A hero fireman honoured for rescuing victims of one of the July 7 bombs has been jailed for 14 years for his role in a £100 million cocaine ring, it can now be reported.
Simon Ford, 41, won a London Fire Brigade Gold Award for risking his life to get victims off the bus blown up in Tavistock Square during the suicide attacks on the capital in 2005.
But the former drug addict is now serving a jail term after admitting he was a key player in a sprawling network of underworld crime gangs responsible for flooding south-east England with drugs.
His case can be reported for the first time after the final member of the 35-strong drugs and money laundering gang was sentenced at Southwark Crown Court and legal restrictions were lifted.
A total of 33 criminals linked to the operation have been sentenced to a total of more than 200 years in prison for offences including conspiracy to supply cocaine, money laundering and firearms offences.
The court heard how ringleaders netted more than £100 million in cash via a run-down but heavily fortified taxi garage under the Westway in Paddington, central London.
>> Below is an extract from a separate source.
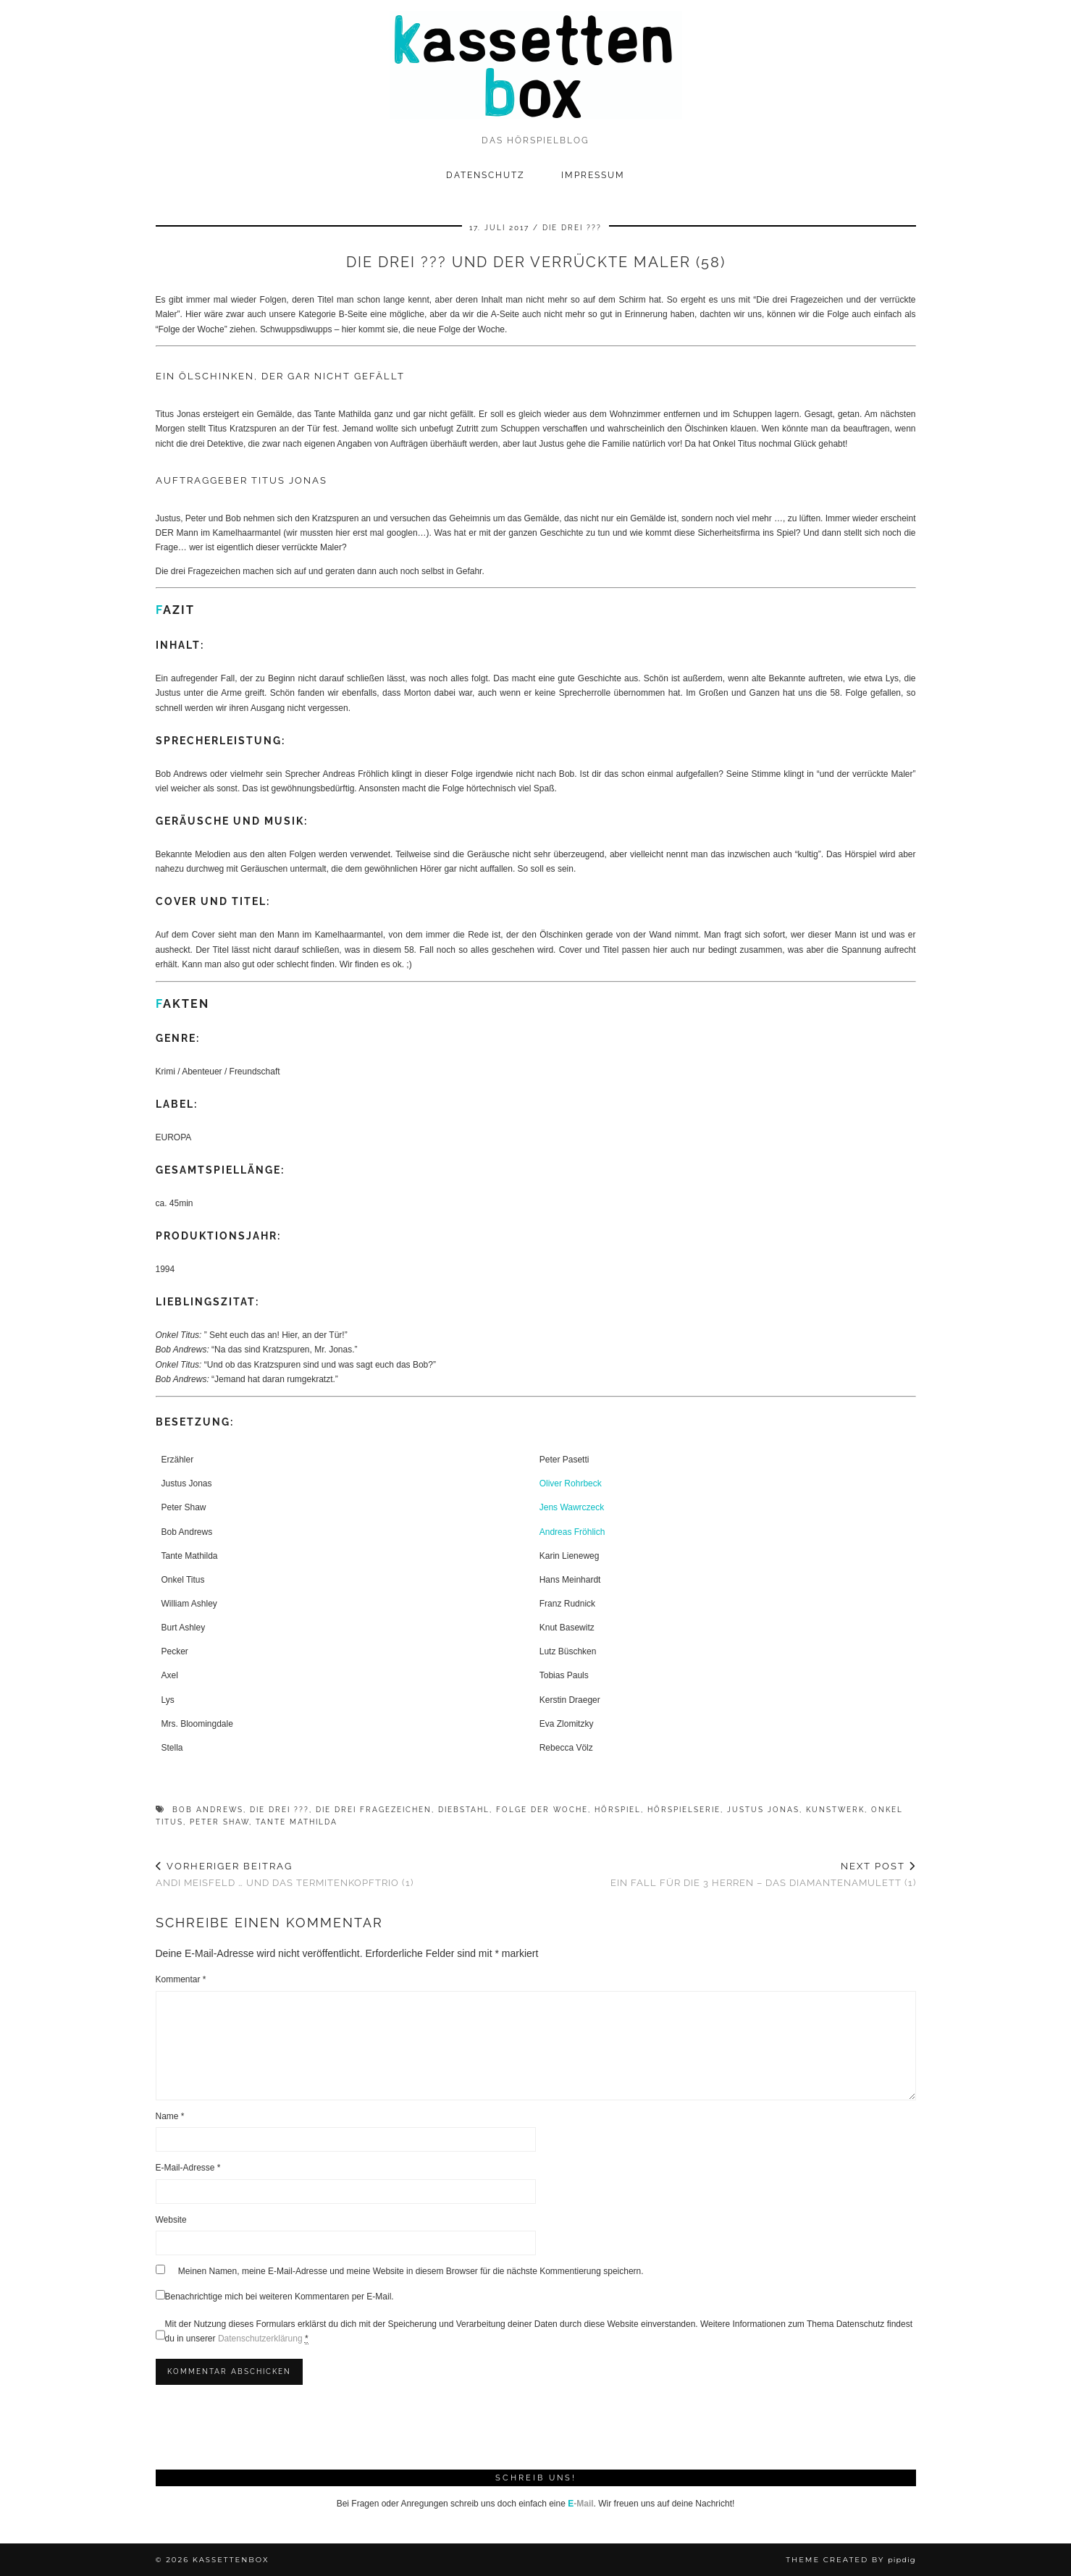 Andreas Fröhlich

Ford was one of 22 people arrested when officers from Scotland Yard's Special Intelligence Section (SIS), supported by more than 500 colleagues, raided homes across London and the Home Counties in February 2008.
The Soho-based firefighter was caught red-handed at his flat in Guildford Street, Chertsey, as he divided more than 100 kilos of cocaine, worth around £5.5 million, for delivery to a ring of couriers waiting at service stations around the M25.
Police said the waterproof drug packages had been picked up at a beach in Hythe, Kent, the previous night after being delivered by men on an inflatable boat and were still wet with sea water.
Detective Superintendent Steve Richardson, head of the SIS, said the operation dealt a "huge blow" to the British class A drugs industry.